Here, we shall focus our discussion on prostate digital pathology. Prostate cancer has a high prevalence rate worldwide. For example, it is the most common non-cutaneous male cancer in the United States[76] and it is the 3rd most common male cancer in Singapore[16]. The American Cancer Society report in 2009 estimates 192,280 new prostate cancer cases with 27,360 prostate cancer specific death[76]. The severity of prostate cancer diagnostics is compounded by disagreements between individual pathologists with regard to grading using the Gleason classification[77]. This agreement between different pathologist can be as low as 70%[78] and up to 29% of Gleason gradings were different between pre- and post-operative prostate cancer specimen[79]. Hence, having objective computer algorithms to aid in prostate pathology assessment is essential to improve diagnosis.

Most computational methods are developed to analyze microscopy images on the standard hematoxylin/eosin stain. The goals are gland segmentation since the architecture of glands is critical for Gleason grading and the identification and segmentation of nuclei since this is useful for detecting nuclei signatures specific to cancerous cells. Common computer vision techniques used are level sets[80], fractal analysis[81] and machine learning[80, 8286]. These techniques are used to segment glands[80, 85] and nuclei[82, 84] or to identify regions of malignancy directly[83].

Computer vision in dermatology

Assessment of skin condition and health is both important for clinical medicine as well as for the cosmetics industry. At present, assessment of the skin typically involves a trained dermatologist who will examine features such as textures and landmarks. While training of dermatologists takes many years, the subsequent diagnosis suffers from subjective interpretation differing among dermatologists. Hence, a more objective approach is in demand.

Considerable effort is ongoing to analyze skin surfaces through the use of objective computational methods. Protocols to ensure objective and consistent imaging of human skin (for example, in a well-controlled lighting environment) are vital for reliable diagnosis by computer algorithms[8789]. Image acquisition is followed by the application of task-dependent image processing and computer vision methods. Liu et al.[90] use texture analysis to create an objective way of evaluating the effectiveness of treatment. A neural network framework has been developed to analyze the human skin conditions such as color, roughness, glossiness or tension[91, 92]. Skin images have also been studied with data mining methods[88, 93] and via modeling/reconstructing the skin surface[89, 94].

Computer vision in eye diseases

Imaging methods for eye diseases are unique among bioimaging techniques because images of the eyes are easily accessible using conventional light cameras. There is no need for expensive and sophisticated machines such as a computer tomograph or magnet resonance imager. A common imaging modality is the optical coherence tomography; other imaging methods such as fundus photography, ultrasound and infra-red imaging are also used. Although image analysis has been used in the assessment of many eye diseases, we will focus our discussion on glaucoma and dry eye disease in this paper.

Angle closure glaucoma

According to a world health organization report[95], glaucoma is a major global cause of blindness (approximately 5.2 million cases and about 15% of all cases of blindness). The impact of glaucoma on public health will increase with an aging population. However, the lack of a comprehensive measure of glaucoma compounded with its ability to cause sudden blindness makes it hard for treatment planning. Surprisingly, about 50-90% of potential patients in the world are unaware that they have glaucoma[96, 97].

Glaucoma is classified into angle closure and open angle glaucoma according to the drainage angle, the angle between the cornea and iris. Primary angle closure glaucoma is the major form of glaucoma in Asia, in particular, among the Chinese population. It was suggested that angle closure glaucoma causes more blindness than open angle glaucoma in relative terms[98].

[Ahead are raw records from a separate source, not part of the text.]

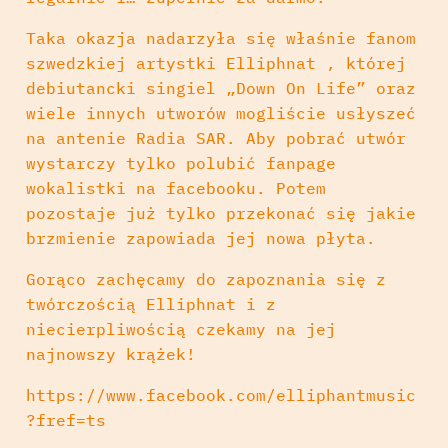
Taka okazja nadarzyła się właśnie fanom
szwedzkiej artystki Elliphnat , której
debiutancki singiel „Down On Life” oraz
wiele innych utworów mogliście usłyszeć
na antenie Radia SAR. Aby pobrać utwór
wystarczy tylko polubić fanpage
wokalistki na facebooku. Potem
pozostaje już tylko przekonać się jakie
brzmienie zapowiada jej nowa płyta.
Gorąco zachęcamy do zapoznania się z
twórczością Elliphnat i z
niecierpliwością czekamy na jej
najnowszy krążek!
https://www.facebook.com/elliphantmusic
?fref=ts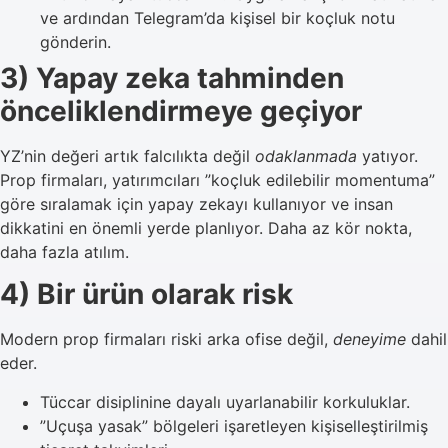
ve ardından Telegram’da kişisel bir koçluk notu
gönderin.
3) Yapay zeka tahminden
önceliklendirmeye geçiyor
YZ’nin değeri artık falcılıkta değil
odaklanmada
yatıyor.
Prop firmaları, yatırımcıları ”koçluk edilebilir momentuma”
göre sıralamak için yapay zekayı kullanıyor ve insan
dikkatini en önemli yerde planlıyor. Daha az kör nokta,
daha fazla atılım.
4) Bir ürün olarak risk
Modern prop firmaları riski arka ofise değil,
deneyime
dahil
eder.
Tüccar disiplinine dayalı uyarlanabilir korkuluklar.
”Uçuşa yasak” bölgeleri işaretleyen kişiselleştirilmiş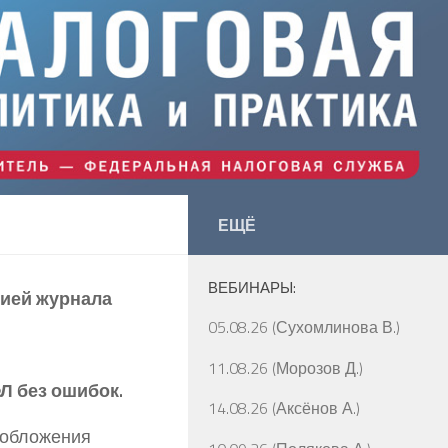
ЕЩЁ
ВЕБИНАРЫ:
цией журнала
05.08.26 (Сухомлинова В.)
11.08.26 (Морозов Д.)
Л без ошибок.
14.08.26 (Аксёнов А.)
ообложения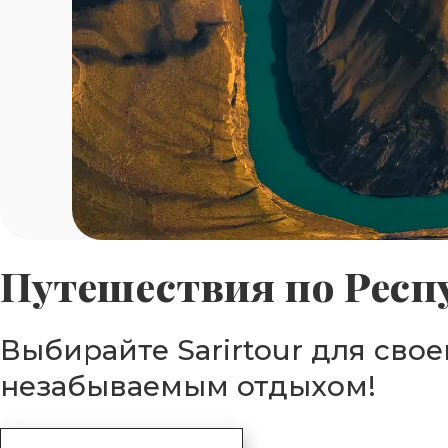
Путешествия по Респ
Выбирайте Sarirtour для сво
незабываемым отдыхом!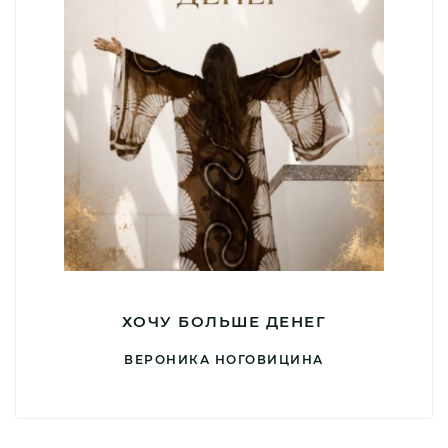
ХОЧУ БОЛЬШЕ ДЕНЕГ
ВЕРОНИКА НОГОВИЦИНА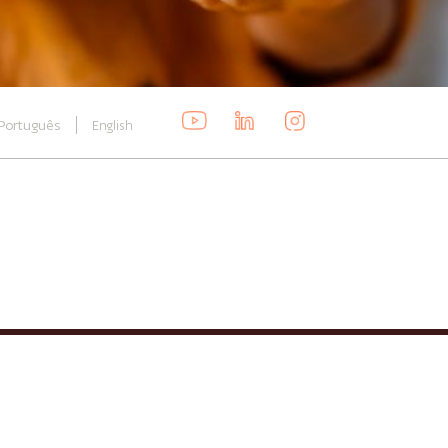
Português
English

A common way for assessment of angle closure glaucoma is through gonioscopy in which the doctor uses an optical instrument to look at the anterior chamber to decide if the drainage angle is open or close. Ultrasound[99] and optical coherence tomography (OCT)[100] images are also used for assessment. Computer vision techniques are used for analyzing eye images derived from the different modalities. As it takes much effort to master the technique of gonioscopy, Cheng et al.[101] developed a computational technique for RetCam images. A machine-learning based method aids glaucoma diagnosis by analyzing the cup-to-disc ratio measured on fundus images[102]. OCT images provide high resolution and a 3D view of the anterior chamber. Image analysis software has been developed to make precise measurements of important geometric information such as anterior chamber area, anterior chamber width, iris thickness, etc. on OCT images[103]. These data can then be correlated to generate new clinical knowledge[104, 105].

Image analysis in assessing the dry eye condition

The disease of dry eye has no clear definition; generally, it is a condition in which there is an unstable tear film during the open eye state. The dry eye condition has a prevalence rate of 10-20% in Sweden, Japan, Australia and several other countries. The most common treatment of dry eye is application of eye drops[106].

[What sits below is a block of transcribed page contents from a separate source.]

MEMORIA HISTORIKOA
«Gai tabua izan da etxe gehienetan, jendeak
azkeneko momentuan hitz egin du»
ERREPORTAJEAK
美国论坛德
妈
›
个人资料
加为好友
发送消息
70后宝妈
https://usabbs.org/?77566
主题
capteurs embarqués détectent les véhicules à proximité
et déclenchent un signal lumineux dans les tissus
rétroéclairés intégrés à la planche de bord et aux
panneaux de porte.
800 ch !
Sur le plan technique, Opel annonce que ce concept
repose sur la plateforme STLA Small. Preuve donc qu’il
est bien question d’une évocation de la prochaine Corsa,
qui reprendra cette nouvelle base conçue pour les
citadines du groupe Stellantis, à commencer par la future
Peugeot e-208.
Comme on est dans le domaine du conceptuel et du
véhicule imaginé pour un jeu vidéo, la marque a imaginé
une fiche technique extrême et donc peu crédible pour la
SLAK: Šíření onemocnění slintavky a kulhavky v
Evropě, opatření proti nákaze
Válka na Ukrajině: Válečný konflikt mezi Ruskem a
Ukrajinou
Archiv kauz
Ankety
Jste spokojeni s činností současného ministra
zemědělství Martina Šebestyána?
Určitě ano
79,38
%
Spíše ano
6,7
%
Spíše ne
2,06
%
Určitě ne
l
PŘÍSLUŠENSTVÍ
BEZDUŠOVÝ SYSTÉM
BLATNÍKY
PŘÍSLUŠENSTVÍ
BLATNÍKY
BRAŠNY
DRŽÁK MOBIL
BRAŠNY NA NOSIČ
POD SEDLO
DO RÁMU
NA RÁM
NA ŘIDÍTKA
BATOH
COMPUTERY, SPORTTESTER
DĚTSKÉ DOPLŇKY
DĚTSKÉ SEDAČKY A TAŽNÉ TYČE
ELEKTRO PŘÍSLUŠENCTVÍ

One cause of dry eye disease is meibomian gland dysfunction. The meibomian glad is located at the inside of the tarsel plate that supplies meibum, an oily substance, which forms a protective layer to the tear film. Dysfunction of meibomian glands causes lack of meibum and, often, resulted in degeneration of meibomian glands.

The morphology of meibomian glands can be imaged using an infra-red camera mounted on a conventional slit lamp camera[106]. This imaging technology has enabled the application of advanced computer vision techniques for better diagnosis and patient management. Images from healthy meibomian glands shows a strip like pattern in gland morphology; with the strips being relatively straight, parallel and equally spaced. Images of highly degenerated glands show no strip like patterns at all, but only small isolated regions of remnant glands. Morphology for early stage disease shows twisting, non-parallel and unequally spaced strip like patterns[106].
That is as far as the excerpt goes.